Ich muss jetzt Schluss machen, Lizzy. Nadja hat irgendetwas zum Abendessen gekocht, von dem ich noch nie zuvor gehört habe. (Das Essen ist hier ziemlich gewöhnungsbedürftig).

Herzliche Grüße

Deine Schwester Katherina

Während Faye ihrer Schwester diesen Brief schrieb, saß jene wieder einmal bei ihrem Luke im Wohnzimmer und trank Tee. Sie verbrachte während der Ferien sehr viel Zeit bei ihm, da sie nicht wusste, wo sie sonst hinsollte.

Faye war weg, Lucy war weg, und ihre Mutter hatte eine neue Arbeit als Modeschneiderin gefunden und war nun Tag und Nacht damit beschäftigt, Kleider für die High Society Londons zu nähen.

Wie schön, dass sie Luke hatte, dachte sie sich immer vorm Schlafengehen. Doch sie hatte nun, anders als Faye, Angst vor dem Pas de deux Unterricht. Was wäre, wenn Luke das nicht gefallen würde, wenn sie mit anderen Jungs tanzt. Sie konnte nur hoffen, dass er verstehen würde, dass sie für keinen anderen Jungen jemals so empfinden könnte, wie für ihn.

Die sechs Wochen Ferien vergingen wie im Flug.

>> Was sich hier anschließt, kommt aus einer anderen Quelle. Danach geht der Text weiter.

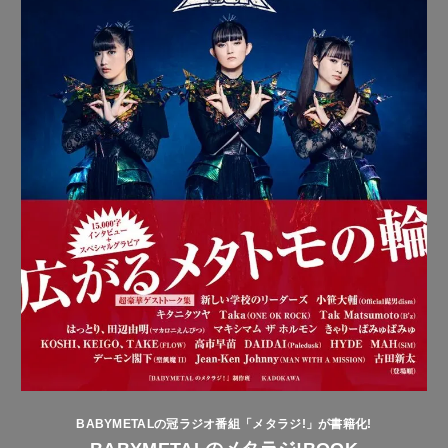
BABYMETALの冠ラジオ番組「メタラジ!」が書籍化!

Während Lizzy die meiste Zeit mit Luke verbracht hatte, lernte Faye ihre neue Heimat kennen und allmählich auch die komplizierte russische Sprache.

Sie und Lucy hatten sich sehr gut mit Dimitrij, den sie Dima nannten, angefreundet. Auch seine kleine Schwester Natascha, die nun ihr erstes Jahr die Waganowa-Ballettakademie besuchen sollte, verbrachte liebend gerne ihre Zeit mit den beiden Engländerinnen. Dimas Zwillingsschwester Galina schien ihnen wiederum aus dem Weg zu gehen. Als Einzige aus der Familie ging Galina nicht auf die Ballettschule, denn sie saß seit einem Autounfall, bei dem ihre Mutter ums Leben gekommen war, im Rollstuhl. Dafür spielte sie hinreißend schön Klavier und Geige und war eine wahre Augenweide.

Wahrscheinlich wollte sie nichts mit Faye und Lucy zu tun haben, weil sie sie an ihre englische Mutter erinnerten oder vielleicht aber auch, weil sie einfach nur wahnsinnig eifersüchtig auf sie war, da es insgeheim immer ihr Traum gewesen war, Balletttänzerin zu werden.